The grim reality is that the world is not standing on the brink of a liberal-democratic Middle East. On the contrary, the “Arab Spring”, where successful, is quite likely to replace corrupt, autocratic nationalists with corrupt, autocratic Islamists.
While the Israel-Palestinian conflict has not formed a significant part of any of the middle-class protest movements, populist anti-Israel rhetoric is certain to be the centrepiece of successor regimes which seek to consolidate power and bind national wounds. There is, for example, a very large question mark over the future of Egypt’s peace treaty after next September’s elections.
Cameron need not take my word for this. Amr Moussa, the outgoing head of the Arab League and former Egyptian foreign minister who is tipped to succeed Hosni Mubarak, placed the issue high on his agenda in an interview with the Wall Street Journal on May 6.
The Mubarak Regime’s attempts to heal the Israeli-Palestinian conflict, he asserted, had “led nowhere” and Egypt now needed policies that reflect “the consensus of the people”. He also acknowledged the inevitability of an Islamist-led administration, with the Muslim Brotherhood in the vanguard, following the pending elections.

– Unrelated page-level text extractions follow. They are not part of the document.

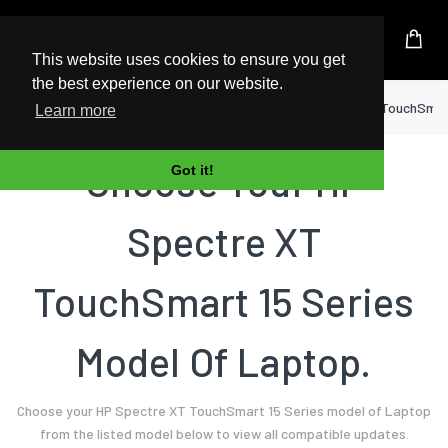
UK Based Kingston Reseller
This website uses cookies to ensure you get
the best experience on our website.
Home
Laptop
HP
Spectre XT TouchSmart
Learn more
Choose Your HP
Got it!
Spectre XT
TouchSmart 15 Series
Model Of Laptop.
Choose your HP Spectre XT TouchSmart 15 Series model of Laptop
from the listed model below to view all compatible updates.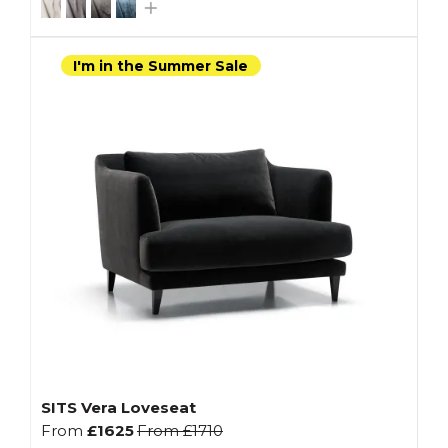
I'm in the Summer Sale
SITS Vera Loveseat
From
£1625
From
£1710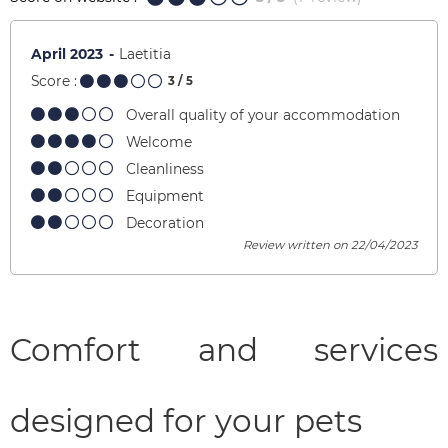
April 2023
Laetitia
Score :
3
/ 5
Overall quality of your accommodation
Welcome
Cleanliness
Equipment
Decoration
Review written on 22/04/2023
Comfort and services
designed for your pets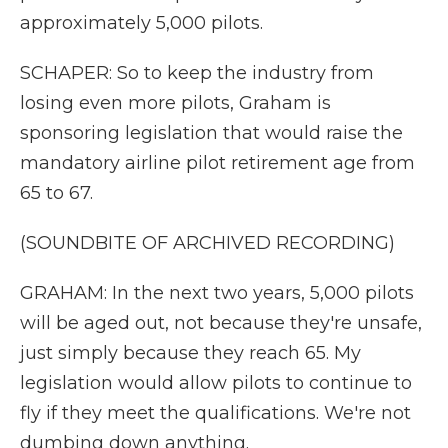
approximately 5,000 pilots.
SCHAPER: So to keep the industry from
losing even more pilots, Graham is
sponsoring legislation that would raise the
mandatory airline pilot retirement age from
65 to 67.
(SOUNDBITE OF ARCHIVED RECORDING)
GRAHAM: In the next two years, 5,000 pilots
will be aged out, not because they're unsafe,
just simply because they reach 65. My
legislation would allow pilots to continue to
fly if they meet the qualifications. We're not
dumbing down anything.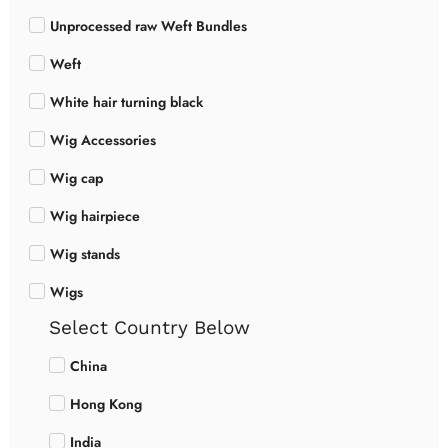
Unprocessed raw Weft Bundles
Weft
White hair turning black
Wig Accessories
Wig cap
Wig hairpiece
Wig stands
Wigs
Select Country Below
China
Hong Kong
India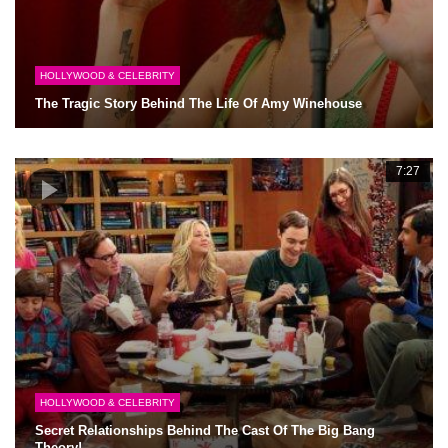
HOLLYWOOD & CELEBRITY
The Tragic Story Behind The Life Of Amy Winehouse
7:27
HOLLYWOOD & CELEBRITY
Secret Relationships Behind The Cast Of The Big Bang
Theory!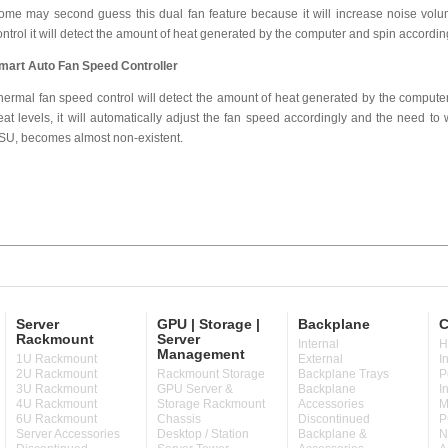
ome may second guess this dual fan feature because it will increase noise volum
ontrol it will detect the amount of heat generated by the computer and spin accordin
mart Auto Fan Speed Controller
hermal fan speed control will detect the amount of heat generated by the computer.
eat levels, it will automatically adjust the fan speed accordingly and the need to 
SU, becomes almost non-existent.
Server
GPU | Storage |
Backplane
C
Rackmount
Server
Internal
H
Management
1U Rackmount
External
I
2U Rackmount
Rackmount Storage
Backplane Trays
P
3U Rackmount
GPU Server &
Backplane
I
4U Rackmount
Storage Rackmount
Accessories
M
6U Rackmount
Chassis
Discontinued
P
Server Accessories
Desktop / Station
Backplane &
N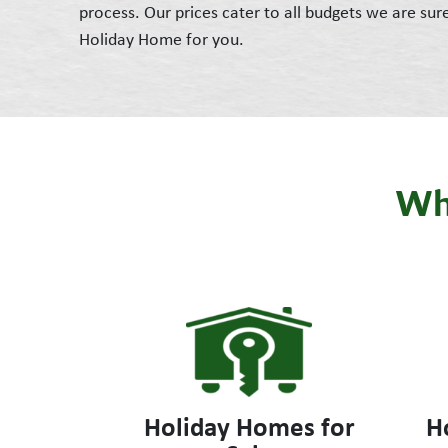
process. Our prices cater to all budgets we are sur
Holiday Home for you.
Wha
Holiday Homes for
H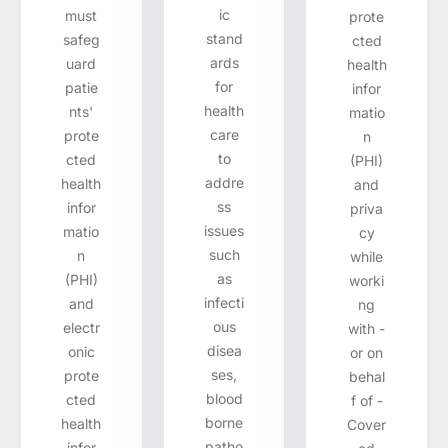
ic
must
prote
stand
safeg
cted
ards
uard
health
for
patie
infor
health
nts'
matio
care
prote
n
to
cted
(PHI)
addre
health
and
ss
infor
priva
issues
matio
cy
such
n
while
as
(PHI)
worki
infecti
and
ng
ous
electr
with -
disea
onic
or on
ses,
prote
behal
blood
cted
f of -
borne
health
Cover
patho
infor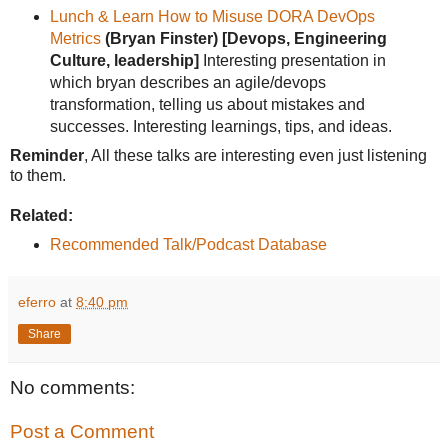
Lunch & Learn How to Misuse DORA DevOps
Metrics
(Bryan Finster)
[Devops, Engineering
Culture, leadership]
Interesting presentation in
which bryan describes an agile/devops
transformation, telling us about mistakes and
successes. Interesting learnings, tips, and ideas.
Reminder
, All these talks are interesting even just listening
to them.
Related:
Recommended Talk/Podcast Database
eferro
at
8:40 pm
Share
No comments:
Post a Comment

Moussa denied that Mubarak nominated him to head the Arab League in 2001 to deflect a possible leadership challenge. Rather, he said, his removal from political life in Egypt was the result of his disagreement with Mubarak over policy towards Israel.

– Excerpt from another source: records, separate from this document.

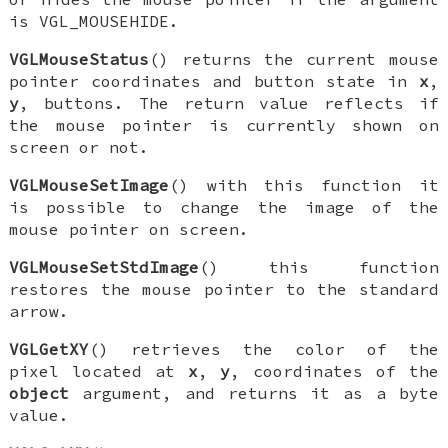
is
VGL_MOUSEHIDE
.
VGLMouseStatus
() returns the current mouse
pointer coordinates and button state in
x
,
y
, buttons. The return value reflects if
the mouse pointer is currently shown on
screen or not.
VGLMouseSetImage
() with this function it
is possible to change the image of the
mouse pointer on screen.
VGLMouseSetStdImage
() this function
restores the mouse pointer to the standard
arrow.
VGLGetXY
() retrieves the color of the
pixel located at
x
,
y
, coordinates of the
object
argument, and returns it as a byte
value.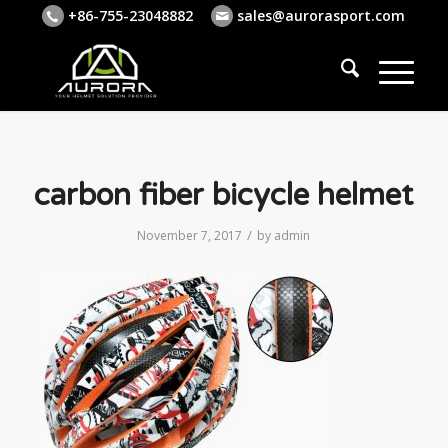
+86-755-23048882
sales@aurorasport.com
carbon fiber bicycle helmet
/
November 7, 2017
by
admin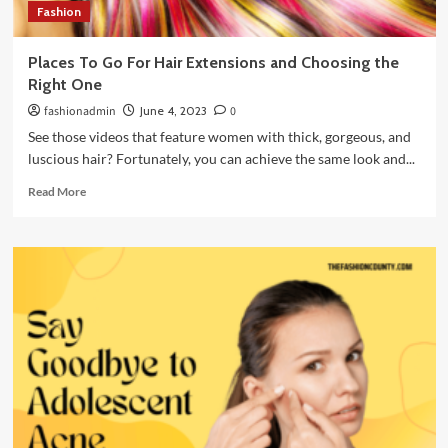
Fashion
Places To Go For Hair Extensions and Choosing the
Right One
fashionadmin
June 4, 2023
0
See those videos that feature women with thick, gorgeous, and
luscious hair? Fortunately, you can achieve the same look and...
Read
Read More
more
about
Places
To
Go
For
Hair
Extensions
and
Choosing
the
Right
One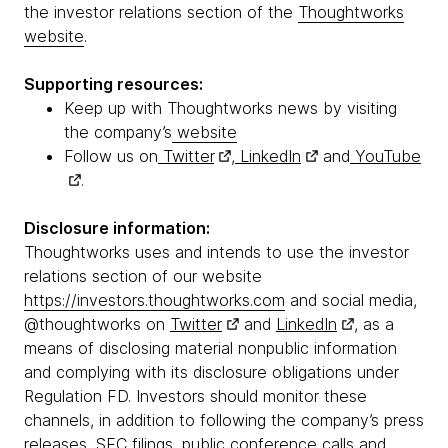
the investor relations section of the
Thoughtworks
website
.
Supporting resources:
Keep up with Thoughtworks news by visiting
the company’s
website
Follow us on
Twitter
,
LinkedIn
and
YouTube
.
Disclosure information:
Thoughtworks uses and intends to use the investor
relations section of our website
https://investors.thoughtworks.com
and social media,
@thoughtworks on
Twitter
and
LinkedIn
, as a
means of disclosing material nonpublic information
and complying with its disclosure obligations under
Regulation FD. Investors should monitor these
channels, in addition to following the company’s press
releases, SEC filings, public conference calls and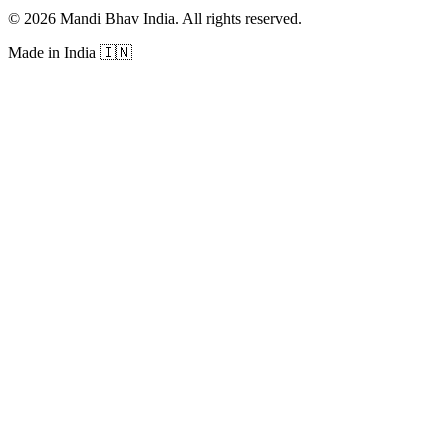
©
2026
Mandi Bhav India
.
All rights reserved
.
Made in India
🇮🇳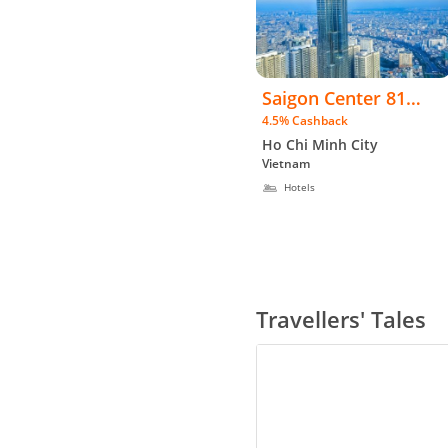
Saigon Center 81
4.5% Cashback
Apartment Hotel -
Ho Chi Minh City
WW
Vietnam
Hotels
Travellers' Tales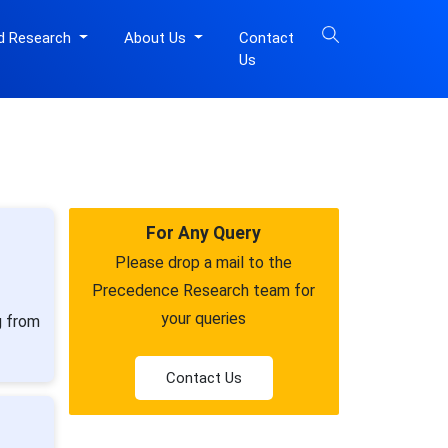
d Research
About Us
Contact
Us
For Any Query
Please drop a mail to the
Precedence Research team for
your queries
g from
Contact Us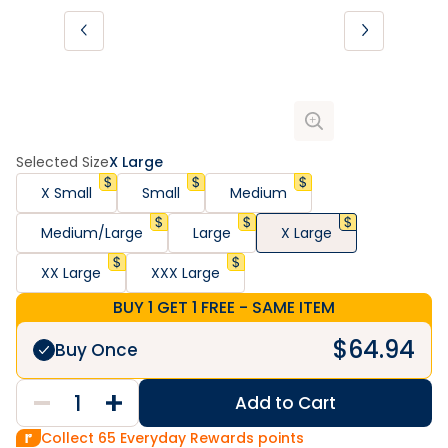
Selected Size
X Large
X Small
Small
Medium
Medium/Large
Large
X Large
XX Large
XXX Large
BUY 1 GET 1 FREE - SAME ITEM
$
64.94
Buy Once
Add to Cart
Collect
65
Everyday Rewards points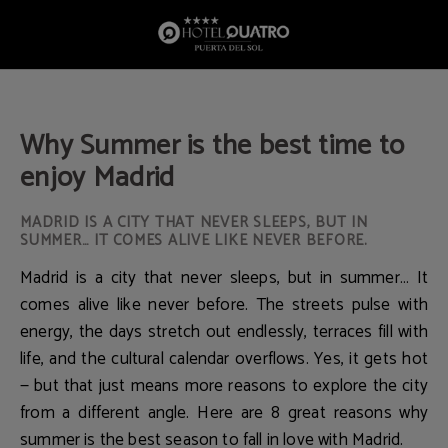
Why Summer Is The Best Time To Enjoy Madrid of Hotel Quatro Puerta del Sol i
Why Summer is the best time to
enjoy Madrid
MADRID IS A CITY THAT NEVER SLEEPS, BUT IN
SUMMER… IT COMES ALIVE LIKE NEVER BEFORE.
Madrid is a city that never sleeps, but in summer… It
comes alive like never before. The streets pulse with
energy, the days stretch out endlessly, terraces fill with
life, and the cultural calendar overflows. Yes, it gets hot
— but that just means more reasons to explore the city
from a different angle. Here are 8 great reasons why
summer is the best season to fall in love with Madrid.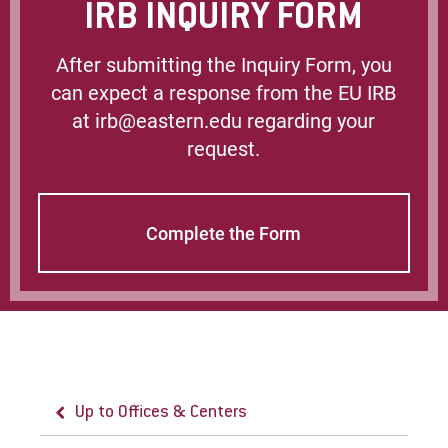
IRB INQUIRY FORM
After submitting the Inquiry Form, you
can expect a response from the EU IRB
at irb@eastern.edu regarding your
request.
Complete the Form
Up to Offices & Centers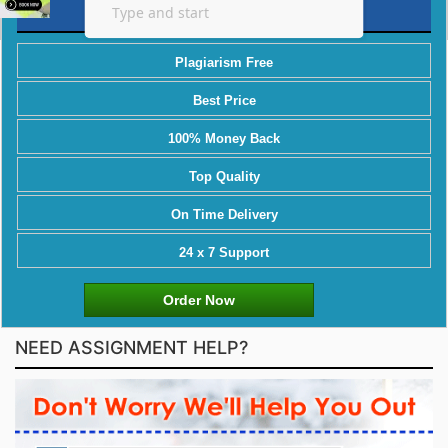
AMAZING FEATURES
Plagiarism Free
Best Price
100% Money Back
Top Quality
On Time Delivery
24 x 7 Support
Order Now
NEED ASSIGNMENT HELP?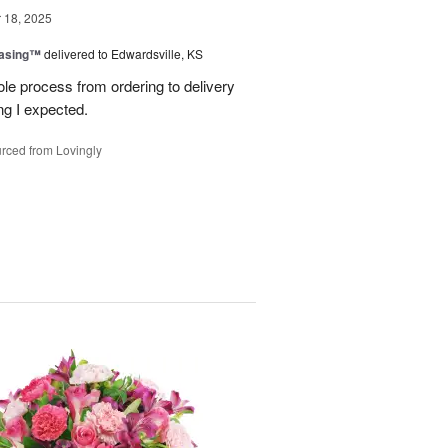
18, 2025
easing™
delivered to Edwardsville, KS
le process from ordering to delivery
g I expected.
rced from Lovingly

Indeed, Moussa’s popularity in Egypt during his tenure as foreign minister was reflected by the runaway Egyptian pop hit of the ‘90s, “I Hate Israel (I Love Amr Moussa).”
Meanwhile, the interim Egyptian Administration has opened the Rafah border with Gaza and initiated moves to improve relations with Iran.
Nor is the Egyptian-brokered reconciliation between the feuding Palestinian elements likely to bring peace closer. And Cameron should know this. The dominant party, Hamas, is not only avowedly opposed to the existence of Israel but is also formally regarded as a terrorist organisation by the European Union, including Britain.
In its recent unity agreement with Fatah, the jihadist Hamas leaders clearly indicated they had not undergone a Damascene conversion. The head of the Hamas Administration in Gaza, Ismail Haniyeh, was one of the few Arab leaders (along with the Muslim Brotherhood) to publicly lament Osama bin Laden’s passing.
Bin Laden, said Haniyeh, was an “Arab holy warrior” and he called on “God to offer him mercy with the true believers and the martyrs.” He went on to assert that US policy was “based on oppression and the shedding of Muslim and Arab blood”.
As for Israel, he assured worshippers at Gaza City’s Omari Mosque that Hamas would never recognise Israel. “The Zionist project in Palestine must end,” he said, urging the congregation to “pray for the end of Israel.”
David Cameron might consider Britain, as he frequently declares, a “strong friend” of Israel. But it is an odd friend that seeks to coerce the object of its affection to adopt a position of vulnerability to those who, by words and deeds, are committed to its destruction. Small wonder, then, that Israeli leaders regard Europe with deep suspicion and resolutely deny it a place at the high table of Middle East diplomacy.